START TASK DATA

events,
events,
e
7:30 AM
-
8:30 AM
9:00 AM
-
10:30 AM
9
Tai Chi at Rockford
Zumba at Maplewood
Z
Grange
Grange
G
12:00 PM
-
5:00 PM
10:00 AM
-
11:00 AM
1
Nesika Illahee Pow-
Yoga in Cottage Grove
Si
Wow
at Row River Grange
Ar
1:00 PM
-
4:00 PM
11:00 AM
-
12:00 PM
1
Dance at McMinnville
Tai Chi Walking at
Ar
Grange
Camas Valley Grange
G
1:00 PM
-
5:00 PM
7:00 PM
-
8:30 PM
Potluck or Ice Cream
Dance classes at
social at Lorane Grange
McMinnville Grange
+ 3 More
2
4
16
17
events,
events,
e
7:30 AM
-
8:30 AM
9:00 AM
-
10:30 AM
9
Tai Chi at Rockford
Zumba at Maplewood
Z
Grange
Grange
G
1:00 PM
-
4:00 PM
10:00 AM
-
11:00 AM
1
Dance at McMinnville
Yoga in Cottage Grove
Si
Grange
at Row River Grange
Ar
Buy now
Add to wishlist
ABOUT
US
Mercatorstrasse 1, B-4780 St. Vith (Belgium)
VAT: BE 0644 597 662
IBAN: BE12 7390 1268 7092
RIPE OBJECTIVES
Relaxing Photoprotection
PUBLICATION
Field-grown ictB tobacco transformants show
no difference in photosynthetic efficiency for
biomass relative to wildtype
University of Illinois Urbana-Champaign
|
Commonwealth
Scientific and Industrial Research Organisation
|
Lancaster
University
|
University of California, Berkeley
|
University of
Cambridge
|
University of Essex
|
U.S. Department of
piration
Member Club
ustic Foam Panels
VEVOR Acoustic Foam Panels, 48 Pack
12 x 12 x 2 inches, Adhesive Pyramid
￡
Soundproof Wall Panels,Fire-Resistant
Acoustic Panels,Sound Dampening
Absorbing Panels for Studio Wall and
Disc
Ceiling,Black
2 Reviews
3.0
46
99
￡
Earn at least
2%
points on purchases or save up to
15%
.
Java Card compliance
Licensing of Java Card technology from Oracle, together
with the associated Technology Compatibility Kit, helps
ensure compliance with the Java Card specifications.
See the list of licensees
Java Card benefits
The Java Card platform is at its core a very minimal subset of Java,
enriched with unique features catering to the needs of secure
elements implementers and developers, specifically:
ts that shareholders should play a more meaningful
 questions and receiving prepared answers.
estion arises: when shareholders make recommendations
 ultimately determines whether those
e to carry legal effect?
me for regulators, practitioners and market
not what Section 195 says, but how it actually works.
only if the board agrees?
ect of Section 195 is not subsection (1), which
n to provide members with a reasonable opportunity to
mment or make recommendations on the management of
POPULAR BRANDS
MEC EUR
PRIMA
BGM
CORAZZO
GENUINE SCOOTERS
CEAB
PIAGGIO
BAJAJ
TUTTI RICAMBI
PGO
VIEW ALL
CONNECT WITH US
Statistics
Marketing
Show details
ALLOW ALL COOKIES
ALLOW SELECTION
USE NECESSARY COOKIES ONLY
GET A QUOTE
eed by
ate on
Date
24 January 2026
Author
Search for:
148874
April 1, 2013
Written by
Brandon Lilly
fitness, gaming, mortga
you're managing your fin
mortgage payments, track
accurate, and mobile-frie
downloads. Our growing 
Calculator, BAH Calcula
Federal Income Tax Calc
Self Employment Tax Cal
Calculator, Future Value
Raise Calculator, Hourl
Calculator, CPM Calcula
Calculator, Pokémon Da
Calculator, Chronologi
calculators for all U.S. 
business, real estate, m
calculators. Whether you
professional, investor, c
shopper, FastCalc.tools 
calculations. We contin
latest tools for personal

END TASK DATA

WHAT YOU HAVE TO DO |
Every entry shown above is to be written out exactly.

TASK OUTPUT |
events,
events,
e
7:30 AM
-
8:30 AM
9:00 AM
-
10:30 AM
9
Tai Chi at Rockford
Zumba at Maplewood
Z
Grange
Grange
G
12:00 PM
-
5:00 PM
10:00 AM
-
11:00 AM
1
Nesika Illahee Pow-
Yoga in Cottage Grove
Si
Wow
at Row River Grange
Ar
1:00 PM
-
4:00 PM
11:00 AM
-
12:00 PM
1
Dance at McMinnville
Tai Chi Walking at
Ar
Grange
Camas Valley Grange
G
1:00 PM
-
5:00 PM
7:00 PM
-
8:30 PM
Potluck or Ice Cream
Dance classes at
social at Lorane Grange
McMinnville Grange
+ 3 More
2
4
16
17
events,
events,
e
7:30 AM
-
8:30 AM
9:00 AM
-
10:30 AM
9
Tai Chi at Rockford
Zumba at Maplewood
Z
Grange
Grange
G
1:00 PM
-
4:00 PM
10:00 AM
-
11:00 AM
1
Dance at McMinnville
Yoga in Cottage Grove
Si
Grange
at Row River Grange
Ar
Buy now
Add to wishlist
ABOUT
US
Mercatorstrasse 1, B-4780 St. Vith (Belgium)
VAT: BE 0644 597 662
IBAN: BE12 7390 1268 7092
RIPE OBJECTIVES
Relaxing Photoprotection
PUBLICATION
Field-grown ictB tobacco transformants show
no difference in photosynthetic efficiency for
biomass relative to wildtype
University of Illinois Urbana-Champaign
|
Commonwealth
Scientific and Industrial Research Organisation
|
Lancaster
University
|
University of California, Berkeley
|
University of
Cambridge
|
University of Essex
|
U.S. Department of
piration
Member Club
ustic Foam Panels
VEVOR Acoustic Foam Panels, 48 Pack
12 x 12 x 2 inches, Adhesive Pyramid
￡
Soundproof Wall Panels,Fire-Resistant
Acoustic Panels,Sound Dampening
Absorbing Panels for Studio Wall and
Disc
Ceiling,Black
2 Reviews
3.0
46
99
￡
Earn at least
2%
points on purchases or save up to
15%
.
Java Card compliance
Licensing of Java Card technology from Oracle, together
with the associated Technology Compatibility Kit, helps
ensure compliance with the Java Card specifications.
See the list of licensees
Java Card benefits
The Java Card platform is at its core a very minimal subset of Java,
enriched with unique features catering to the needs of secure
elements implementers and developers, specifically:
ts that shareholders should play a more meaningful
 questions and receiving prepared answers.
estion arises: when shareholders make recommendations
 ultimately determines whether those
e to carry legal effect?
me for regulators, practitioners and market
not what Section 195 says, but how it actually works.
only if the board agrees?
ect of Section 195 is not subsection (1), which
n to provide members with a reasonable opportunity to
mment or make recommendations on the management of
POPULAR BRANDS
MEC EUR
PRIMA
BGM
CORAZZO
GENUINE SCOOTERS
CEAB
PIAGGIO
BAJAJ
TUTTI RICAMBI
PGO
VIEW ALL
CONNECT WITH US
Statistics
Marketing
Show details
ALLOW ALL COOKIES
ALLOW SELECTION
USE NECESSARY COOKIES ONLY
GET A QUOTE
eed by
ate on
Date
24 January 2026
Author
Search for:
148874
April 1, 2013
Written by
Brandon Lilly
fitness, gaming, mortga
you're managing your fin
mortgage payments, track
accurate, and mobile-frie
downloads. Our growing 
Calculator, BAH Calcula
Federal Income Tax Calc
Self Employment Tax Cal
Calculator, Future Value
Raise Calculator, Hourl
Calculator, CPM Calcula
Calculator, Pokémon Da
Calculator, Chronologi
calculators for all U.S. 
business, real estate, m
calculators. Whether you
professional, investor, c
shopper, FastCalc.tools 
calculations. We contin
latest tools for personal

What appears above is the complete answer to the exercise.